Hwang Jaejin, Knapik Gregory G, Dufour Jonathan S, Aurand Alexander, Best Thomas M, Khan Safdar N, Mendel Ehud, Marras William S
Biodynamics Laboratory, Spine Research Institute, The Ohio State University, Department of Integrated Systems Engineering, 1971 Neil Avenue, 210 Baker Systems Engineering, Columbus, OH 43210, USA.
Department of Family Medicine, The Ohio State University, Martha Moorehouse Medical Plaza, 2050 Kenny Dr., Columbus, OH 43210, USA.
Clin Biomech (Bristol). 2016 Aug;37:53-59. doi: 10.1016/j.clinbiomech.2016.06.002. Epub 2016 Jun 15.
Biomechanical models have been developed to assess the spine tissue loads of individuals. However, most models have assumed trunk muscle lines of action as straight-lines, which might be less reliable during occupational tasks that require complex lumbar motions.
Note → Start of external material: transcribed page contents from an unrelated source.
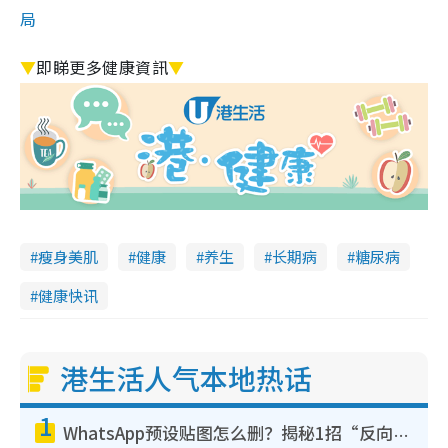
局
▼
即睇更多健康資訊
▼
瘦身美肌
健康
养生
长期病
糖尿病
健康快讯
港生活人气本地热话
1
WhatsApp预设贴图怎么删？揭秘1招“反向操作”还原简洁界面 附3步实测教程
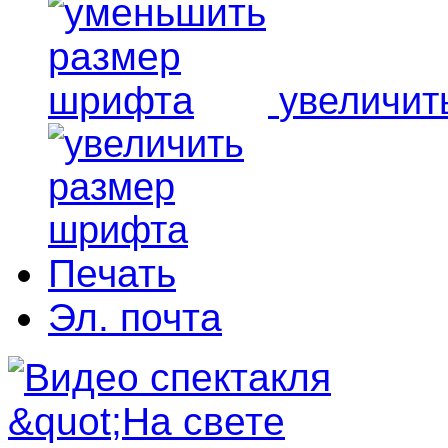
увеличит
Печать
Эл. почта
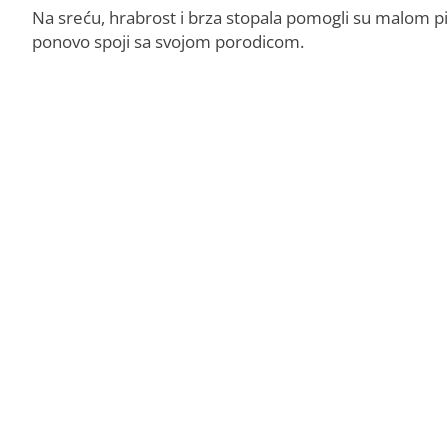
Na sreću, hrabrost i brza stopala pomogli su malom pi
ponovo spoji sa svojom porodicom.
The objective of this study was to describe the model structure and underlying logic of a biologically-assisted curved muscle model of the lumbar spine.
The developed model structure including curved muscle geometry, separation of active and passive muscle forces, and personalization of muscle properties was described. An example of the model procedure including data collection, personalization, and data evaluation was also illustrated.
Three-dimensional curved muscle geometry was developed based on a predictive model using magnetic resonance imaging and anthropometric measures to personalize the model for each individual. Calibration algorithms were able to reverse-engineer personalized muscle properties to calculate active and passive muscle forces of each individual.
This biologically-assisted curved muscle model will significantly increase the accuracy of spinal tissue load predictions for the entire lumbar spine during complex dynamic occupational tasks. Personalized active and passive muscle force algorithms will help to more robustly investigate person-specific muscle forces and spinal tissue loads.